Soon enough, Karen is behind me in my parents’ room as I stand frozen in front of their closet. We’re only lending them, I remind myself, as I pull open the closet door and crouch down in front of my mom’s side of the closet. I close my eyes and try not to take in her smell as I feel around blindly for her shoes. Finally, my hands land on what I think are a pair of low dress boots that my mom only wore once or twice. But I feel sick when I open my eyes and see what I’ve pulled out instead. My mom’s old Doc Martens, the ones she loved so much she had the heels replaced twice.

“I know Cassie misses you,” Karen says while I’m still bent over my mom’s Doc Martens like an animal protecting its last meal. “Because I still know how she really feels. Even if she thinks I don’t. And I know that right now, Cassie’s totally lost and what she really needs is a good friend. A friend like you.”

Karen comes over and kneels next to me. I feel her look from me to the boots and back again. Then she leans forward and reaches into the closet herself. A second later, she pulls out a pair of bright-white, brand-new tennis shoes. The ones that my grandmother—my dad’s mom—gave to my mom years ago, probably because my mom always hated tennis.

“What about these instead?” Karen asks.

Yes, I would say if I wasn’t so afraid my voice would crack. Those would be much, much better.

“Do you think Cassie at least knows how much I love her?” Karen asks, rocking back to sitting, her eyes still on the sneakers. “Because things haven’t been easy between us lately. Let’s face it, they’ve never been easy. And I know I’ve made a lot of mistakes. I could have done so many things, so much better. But I was always trying.

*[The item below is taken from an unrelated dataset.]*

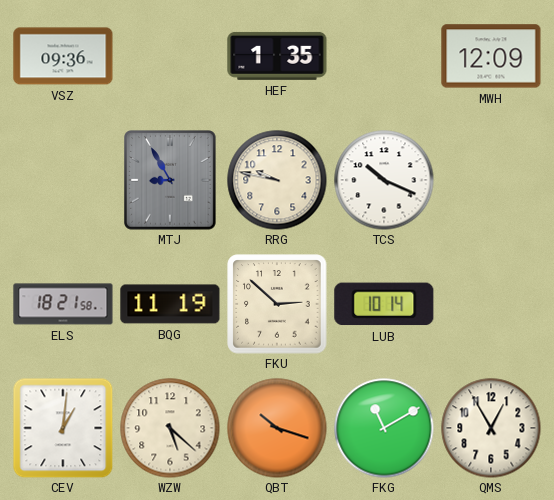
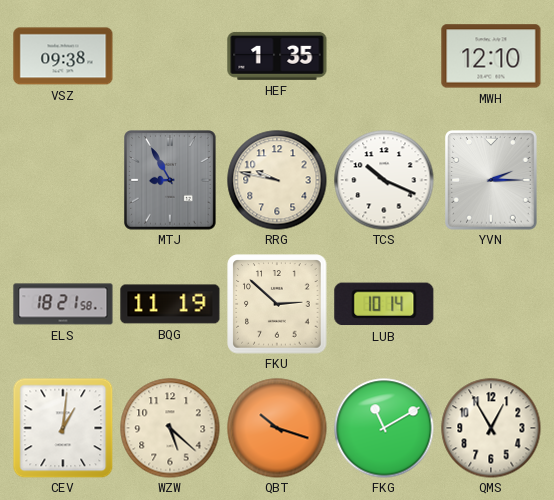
VSZ: 09:36 -> 09:38
MWH: 12:09 -> 12:10
YVN: none -> 2:15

And I really do love her. She knows that, right?”

Cassie has said so many awful things about her mom—selfish, self-involved, fat-shaming, judgmental, superficial. But the thing that Cassie said most often was that she didn’t think Karen loved her. Not in the way a mom should.

“Yeah,” I say, before I wait too long and it sounds like the lie that it is. “Cassie knows that, definitely.”

“Thank God.” Karen sounds so relieved that it kind of breaks my heart for her. “That’s really—that’s good.”

Karen puts the sneakers down, then reaches over to take my hand in hers, rubbing my knuckles in a mom-ish way that makes my throat squeeze tight. Her other hand moves to the hacked remains of my wavy brown hair, her fingers drifting away before they reach its most jagged ends.

The night before I’d glimpsed myself in the hallway mirror and for a second—one fucked-up second—I thought I was her. My mom. That she was there, warm and alive and well again. With my hair longer, I was starting to look exactly like her. And last night I needed not to. I needed to know I’d never again mistake myself for her. Never again would I believe for one awfully beautiful moment that she had come home.

So I grabbed the scissors and leaned over the bathroom sink to cut my hair. So that it, that I, looked nothing like her. I nailed the different part. That’s for sure. I’d been avoiding mirrors ever since, but I could tell it was bad from the freaked-out look that had passed over my dad’s face when he first saw me. But even worse, actually, was the way Gideon—always up for making me feel bad—didn’t say a word.

When I look up at Karen, she smiles, her eyes glistening as she wraps a hand gently around my head and pulls it to her neck. And I’m pretty sure it’s because she needs to be holding someone. Even more, maybe, than I need to be held. She strokes my hair. Don’t cry, I tell myself as my eyes start to burn. Please don’t cry.

“You’re going to be okay, you know,” she whispers. “Not now, but someday.”